Vladimir Putin, al que Ósipov no menciona jamás por su nombre (afirma que nadie lo hace, por si acaso), también inspira terror, pero no respeto. “Un gris agente de seguridad apodado El Polilla, que ha observado el mundo europeo a través de la televisión de Alemania Occidental, soñando, quizá, en convertirse algún día en parte de él y vivir, por ejemplo, en Stuttgart”. Eso dice Ósipov del presidente ruso.

Hay evocaciones indirectas a la época de Boris Yeltsin y a los años 90, cuando en nombre de la democracia y la libertad el país fue saqueado con la complicidad occidental. Los rusos oían hablar del sacro mercado mientras pasaban hambre. No tardaron en comprobar que, en Rusia, libre mercado significaba robo. Con Putin se perpetuó el robo pero, al menos, se acabó el hambre.

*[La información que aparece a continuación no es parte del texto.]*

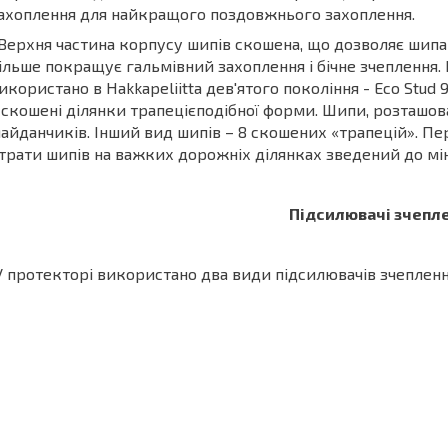
ахоплення для найкращого поздовжнього захоплення.
Верхня частина корпусу шипів скошена, що дозволяє шипа
ільше покращує гальмівний захоплення і бічне зчеплення.
икористано в Hakkapeliitta дев'ятого покоління - Eco Stud 9
 скошені ділянки трапецієподібної форми. Шипи, розташова
айданчиків. Інший вид шипів – 8 скошених «трапецій». Пер
трати шипів на важких дорожніх ділянках зведений до мі
Підсилювачі зчепл
У протекторі використано два види підсилювачів зчеплен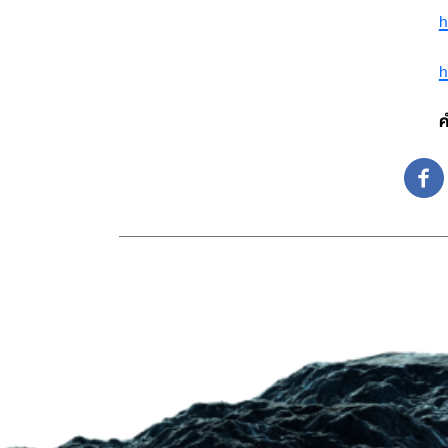
h
h
ค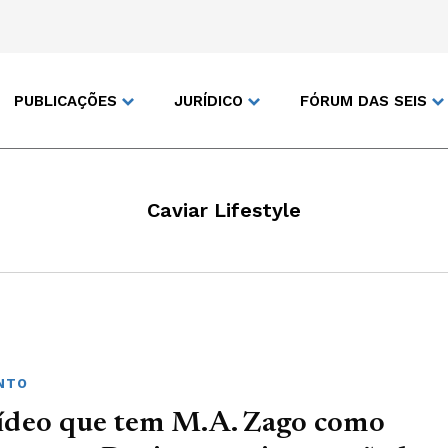
PUBLICAÇÕES
JURÍDICO
FÓRUM DAS SEIS
Caviar Lifestyle
NTO
ídeo que tem M.A. Zago como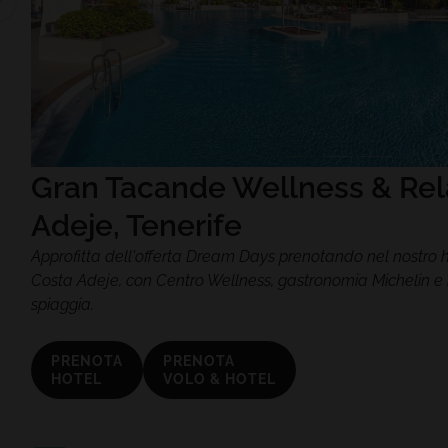
Gran Tacande Wellness & Rela
Adeje, Tenerife
Approfitta dell'offerta Dream Days prenotando nel nostro 
Costa Adeje, con Centro Wellness, gastronomia Michelin e i
spiaggia.
PRENOTA
PRENOTA
HOTEL
VOLO & HOTEL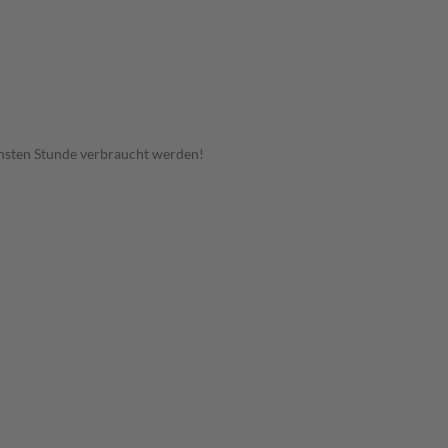
hsten Stunde verbraucht werden!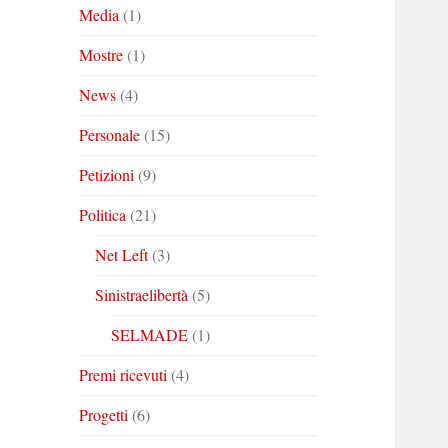
Media
(1)
Mostre
(1)
News
(4)
Personale
(15)
Petizioni
(9)
Politica
(21)
Net Left
(3)
Sinistraelibertà
(5)
SELMADE
(1)
Premi ricevuti
(4)
Progetti
(6)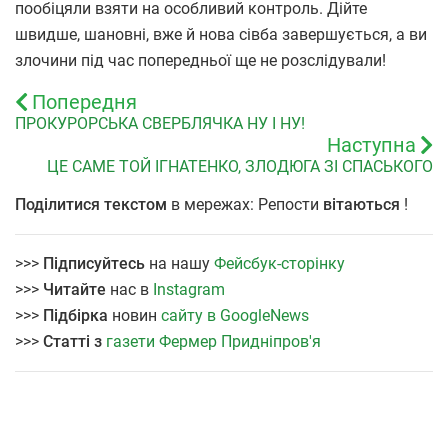
пообіцяли взяти на особливий контроль. Дійте
швидше, шановні, вже й нова сівба завершується, а ви
злочини під час попередньої ще не розслідували!
Попередня
ПРОКУРОРСЬКА СВЕРБЛЯЧКА НУ І НУ!
Наступна
ЦЕ САМЕ ТОЙ ІГНАТЕНКО, ЗЛОДЮГА ЗІ СПАСЬКОГО
Поділитися текстом
в мережах: Репости
вітаються
!
>>>
Підписуйтесь
на нашу
Фейсбук-сторінку
>>>
Читайте
нас в
Instagram
>>>
Підбірка
новин
сайту в GoogleNews
>>>
Статті з
газети Фермер Придніпров'я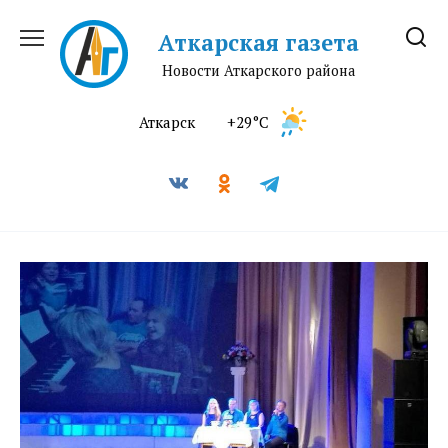
Перейти
к
Аткарская газета
содержанию
Новости Аткарского района
Аткарск
+29°C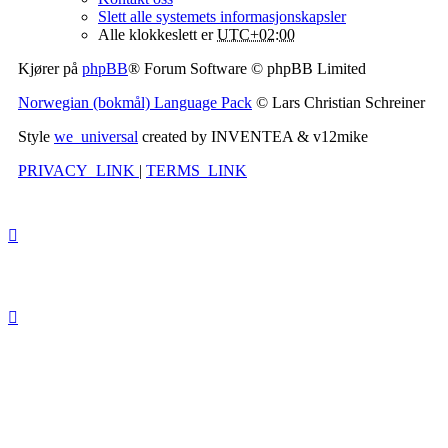
Slett alle systemets informasjonskapsler
Alle klokkeslett er
UTC+02:00
Kjører på
phpBB
® Forum Software © phpBB Limited
Norwegian (bokmål) Language Pack
© Lars Christian Schreiner
Style
we_universal
created by INVENTEA & v12mike
PRIVACY_LINK
|
TERMS_LINK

Uno de los personajes se queja de que los rusos tengan mala fama en el exterior porque “se han partido el pecho” por ayudar a otros países. Habría que preguntar a los habitantes de esos países. En cualquier caso, persiste en buena parte de la población rusa un cierto espíritu imperial cuyas raíces atraviesan la era soviética y abarcan la larga historia zarista.

Esa nostalgia del imperio constituye el nudo de Kilómetro 101: cuando Putin invade Ucrania (los rusos llevan ya años entre colectas para la región prorrusa de Donetsk y discursos patrióticos sobre el nazismo ucraniano) se abre una gran fisura en la sociedad. Están los que apoyan la invasión y los que la rechazan. Y están los que, dadas las circunstancias, prefieren no saber. Una mujer llama desde Kiev a su madre en Moscú: “Mamá, Rusia nos está bombardeando”. “Eso no es verdad, hija, la tele ha dicho que se respeta a los civiles”.

Ósimov, como tantos otros escritores rusos, opta por escapar. Al principio de la guerra vuela a Armenia y desde allí a Alemania, donde vive ahora.

Cuando habla de Tarusa, Ósimov hace una breve reflexión sobre los mecanismos que permiten el funcionamiento de ese microcosmos ruso: “La alegre participación en el fraude colectivo refuerza la unidad de la nación no menos que las buenas leyes”.

La cohesión social como trama de complicidades en el delito o, al menos, en la mentira: no es mala idea. Y tal vez, con los necesarios ajustes, no sea un fenómeno exclusivo de Rusia. Se me ocurre que este sistema de complicidad en el fraude podría servir para explicar aspectos fundamentales de la política española. Y, por qué no, de la sociedad española. Y catalana. En cierto modo, todos sabemos que participamos en una serie de mentiras, como emisores o receptores. Supongo que de alguna forma hay que combatir el tedio y la desesperanza, eso que según Schopenhauer constituye el núcleo de la experiencia humana.

Los ataques de lucidez pueden ser devastadores. Por eso optamos por la complicidad en el fraude. En cualquier situación de riesgo, ante la evidencia de la realidad, hacemos como la madre rusa: “Eso no es verdad, ha dicho la tele que no es verdad”.